Thirteen-year-old Calvin Lau, an eighth-grader at Schweinfurt Middle School in Germany, won the 23rd annual European PTA Spelling Bee Final on Saturday. (Kevin Dougherty / S&S)

KAISERSLAUTERN, Germany — When he was in the fourth grade, Calvin Lau placed fourth in the annual European spelling bee. And so he assumed he would return the following year a bit wiser on the words.

That was four years ago, and Calvin didn’t get another crack at winning it all until Saturday, when he bested 42 other contestants to win the 23rd annual European PTA Spelling Bee.

“I thought I could make it,” Calvin said after the bee. “This time my dad was telling me to stay confident.”

The Schweinfurt Middle School student won when Alexis Claflin of Würzburg Middle School misspelled the word “obstetrician” and Calvin correctly recited the letters for “appellate.”

The win came in the 14th round, which started with just Calvin and Alexis remaining.

For winning the bee, Calvin gets to represent the U.S. military community in Europe in the Scripps Howard National Spelling Bee in Washington, D.C., May 31 through June 2. He also received a $100 savings bond and a $25 gift certificate from the Army and Air Force Exchange Service.

“It feels incredible,” Calvin said of his victory. “This morning, I was praying to God” for divine guidance.

When Calvin finished fourth in 2001 as a fourth-grader, he figured he would return to the bee the next year. But he lost in his own school’s spelling bee the following year and Schweinfurt Middle School didn’t take part in the European bee in 2003 and 2004.

This year’s annual spelling bee, hosted by the European Parent-Teachers Association, was held at Kaiserslautern High School.

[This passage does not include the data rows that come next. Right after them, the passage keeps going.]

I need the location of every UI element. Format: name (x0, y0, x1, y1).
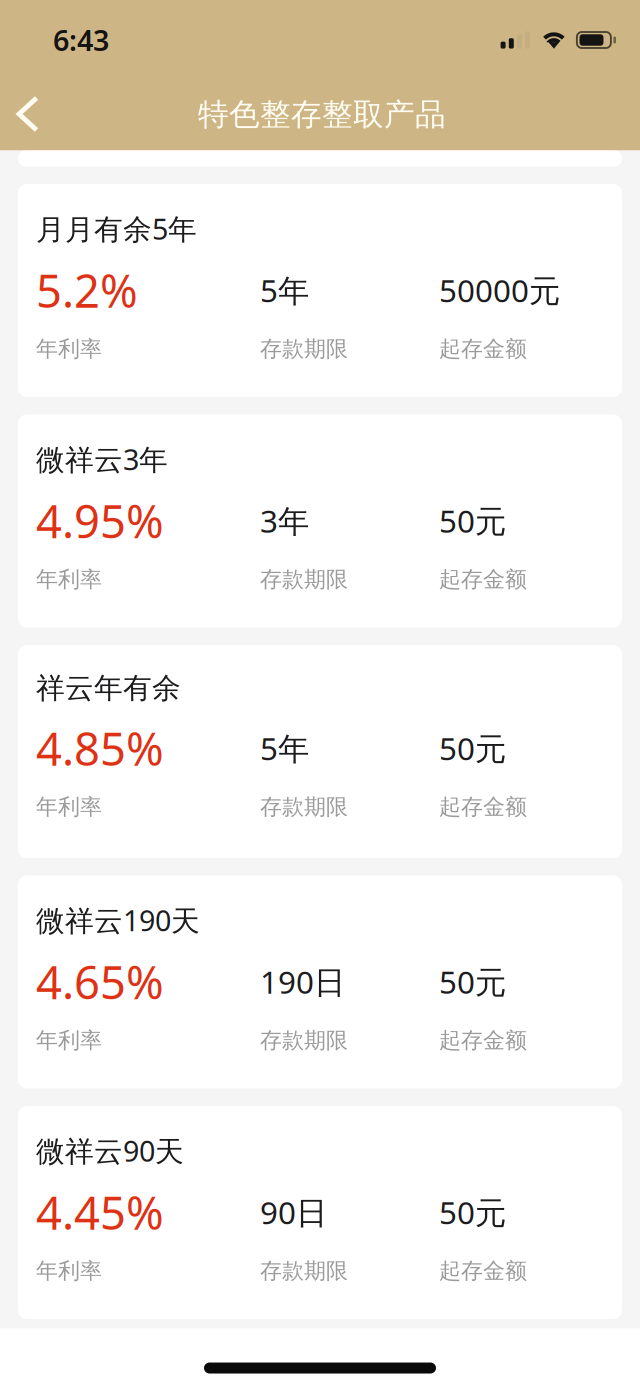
staticText: 起存金额 (439, 793, 527, 821)
staticText: 50000元 (439, 269, 560, 311)
staticText: 5年 (260, 269, 309, 311)
staticText: 5.2% (36, 259, 138, 321)
staticText: 微祥云190天 (36, 900, 200, 940)
staticText: 年利率 (36, 335, 102, 363)
staticText: 90日 (260, 1191, 327, 1233)
staticText: 起存金额 (439, 566, 527, 593)
button[interactable]: 微祥云3年 (18, 414, 622, 628)
staticText: 月月有余5年 (36, 209, 197, 248)
staticText: 6:43 (53, 20, 109, 60)
staticText: 4.95% (36, 490, 164, 551)
button[interactable]: 微祥云90天 (18, 1106, 622, 1319)
staticText: 微祥云3年 (36, 440, 168, 478)
staticText: 年利率 (36, 1257, 102, 1285)
staticText: 存款期限 (260, 1027, 348, 1054)
staticText: 存款期限 (260, 335, 348, 363)
staticText: 50元 (439, 499, 506, 542)
staticText: 祥云年有余 (36, 670, 181, 706)
staticText: 年利率 (36, 793, 102, 821)
staticText: 4.85% (36, 717, 164, 779)
staticText: 起存金额 (439, 335, 527, 363)
staticText: 起存金额 (439, 1027, 527, 1054)
button[interactable]: 微祥云190天 (18, 876, 622, 1088)
staticText: 5年 (260, 727, 309, 770)
staticText: 微祥云90天 (36, 1131, 184, 1170)
staticText: 50元 (439, 960, 506, 1003)
button[interactable]: 返回 (0, 76, 56, 149)
button[interactable]: 月月有余5年 (18, 184, 622, 397)
staticText: 年利率 (36, 566, 102, 593)
staticText: 190日 (260, 960, 345, 1003)
staticText: 50元 (439, 1191, 506, 1233)
staticText: 年利率 (36, 1027, 102, 1054)
staticText: 4.65% (36, 951, 164, 1012)
staticText: 起存金额 (439, 1257, 527, 1285)
staticText: 特色整存整取产品 (198, 95, 446, 134)
staticText: 存款期限 (260, 1257, 348, 1285)
staticText: 4.45% (36, 1181, 164, 1243)
staticText: 存款期限 (260, 793, 348, 821)
staticText: 3年 (260, 499, 309, 542)
staticText: 50元 (439, 727, 506, 770)
staticText: 存款期限 (260, 566, 348, 593)
button[interactable]: 祥云年有余 (18, 645, 622, 858)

In all, 45 students between the third and eighth grades qualified for the bee, although two contestants didn’t show.

By the end of the fourth round, more than half of the students were sitting in the audience, having misspelled a word given to them by moderator Alice Owen. The last 30 minutes moved quickly as the final eight began to drop out in fairly rapid succession.

“I didn’t think I would get that far,” Alexis said of her second-place finish.

Calvin said his strategy was fairly simple: He repeatedly asked Owen for definitions and to use the word in a sentence, as permitted by the rules.

He also studied like a fiend on the drive to Kaiserslautern.

Said Calvin: “I just wanted to be careful.”